(Refiles with correct Chesapeake Energy company code in first paragraph; CHK.N, not CNK.N)
By Brian Grow and Joshua Schneyer
ATLANTA, June 5 (Reuters) - Michigan’s attorney general filed felony racketeering and fraud claims against Chesapeake Energy Corp. on Thursday, alleging the company canceled hundreds of private land leases under false pretenses following a short-lived oil and gas boom in the state in 2010.
The charges, filed in Michigan state court in Cheboygan, allege Chesapeake, through its leasing agents, victimized private landowners in northern Michigan by falsely claiming mortgages on their properties were a legitimate basis for the lease cancellations. Landowners were previously told the mortgages were not a problem, the state alleged.
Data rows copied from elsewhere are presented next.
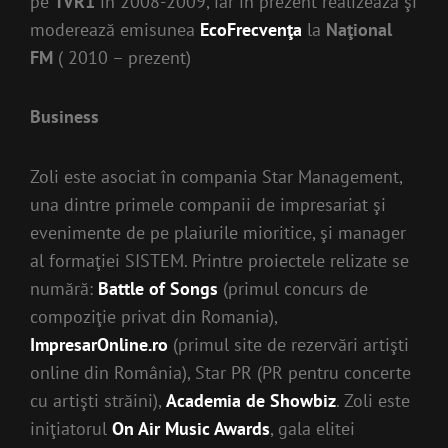
pe
TVR1
în 2008-2009, iar în prezent realizează şi
moderează emisunea
EcoFrecvenţa
la
Naţional
FM
( 2010 – prezent)
Business
Zoli este asociat în compania Star Management,
una dintre primele companii de impresariat şi
evenimente de pe plaiurile mioritice, şi manager
al formaţiei SISTEM. Printre proiectele relizate se
numără:
Battle of Songs
(primul concurs de
compoziţie privat din Romania),
ImpresarOnline.ro
(primul site de rezervări artişti
online din România), Star PR (PR pentru concerte
cu artişti străini),
Academia de Showbiz
. Zoli este
iniţiatorul
On Air Music Awards
, gala elitei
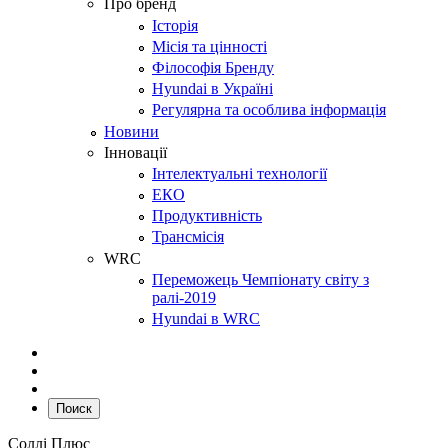
Про бренд
Історія
Місія та цінності
Філософія Бренду
Hyundai в Україні
Регулярна та особлива інформація
Новини
Інновації
Інтелектуальні технології
ЕКО
Продуктивність
Трансмісія
WRC
Переможець Чемпіонату світу з
ралі-2019
Hyundai в WRC
Поиск
Соллі Плюс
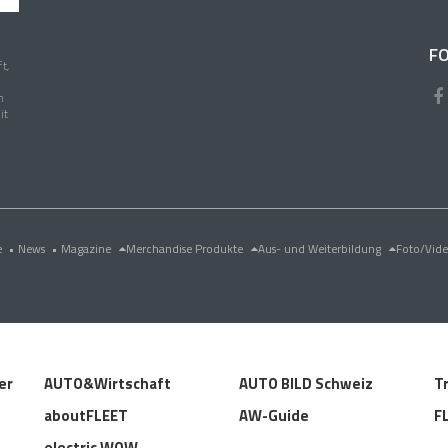
FO
t,
n
it
e
•
News
•
Magazine
Merchandise Produkte
Aus- und Weiterbildung
Foto/Vid
er
AUTO&Wirtschaft
AUTO BILD Schweiz
T
aboutFLEET
AW-Guide
F
electric WOW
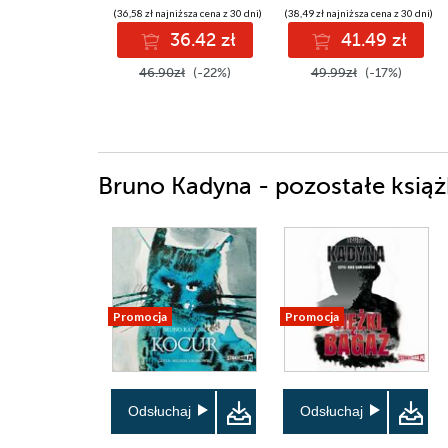
(36,58 zł najniższa cena z 30 dni)
(38,49 zł najniższa cena z 30 dni)
36.42 zł
41.49 zł
46.90zł
(-22%)
49.99zł
(-17%)
Bruno Kadyna - pozostałe książ
Promocja
Promocja
Odsłuchaj
Odsłuchaj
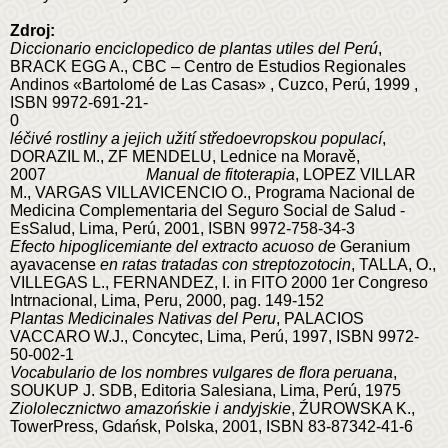
Zdroj:
Diccionario enciclopedico de plantas utiles del Perú
,
BRACK EGG A., CBC – Centro de Estudios Regionales
Andinos «Bartolomé de Las Casas» , Cuzco, Perú, 1999 ,
ISBN 9972-691-21-
léčivé rostliny a jejich užití středoevropskou populací
,
DORAZIL M., ZF MENDELU, Lednice na Moravě,
2007
Manual de fitoterapia
, LOPEZ VILLAR
M., VARGAS VILLAVICENCIO O., Programa Nacional de
Medicina Complementaria del Seguro Social de Salud -
EsSalud, Lima, Perú, 2001, ISBN 9972-758-34-3
Efecto hipoglicemiante del extracto acuoso de
Geranium
ayavacense
en ratas tratadas con streptozotocin
, TALLA, O.,
VILLEGAS L., FERNANDEZ, I. in FITO 2000 1er Congreso
Intrnacional, Lima, Peru, 2000, pag. 149-152
Plantas Medicinales Nativas del Peru
, PALACIOS
VACCARO W.J., Concytec, Lima, Perú, 1997, ISBN 9972-
50-002-1
Vocabulario de los nombres vulgares de flora peruana
,
SOUKUP J. SDB, Editoria Salesiana, Lima, Perú, 1975
Ziololecznictwo amazońskie i andyjskie
, ŹUROWSKA K.,
TowerPress, Gdańsk, Polska, 2001, ISBN 83-87342-41-6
“I will defend and protect the taxpayers of Michigan in the face of fraudulent business practices,” Michigan Attorney General Bill Shuette said in a press release. “Scamming hardworking Michigan citizens is not how we do business in this state.”
A Chesapeake spokesman did not immediately respond to a request for comment.
A felony complaint filed by the Attorney General charges Chesapeake with one count of “conducting a criminal enterprise,” punishable by up to a $100,000 fine, and eight counts of “false pretenses,” punishable by a $10,000 fine each or three times the value of money or property involved, whichever is greater.
Schuette alleged that, as a result of leasing the oil and gas rights on Michigan landowners’ properties then cancelling the deals, “Chesapeake therefore obtained uncompensated land options from these landowners by false pretenses, and prevented competitors from leasing the land.”
Chesapeake allegedly signed lease with as many as 800 Michigan landowners, but only honored 30 leases, the state alleged.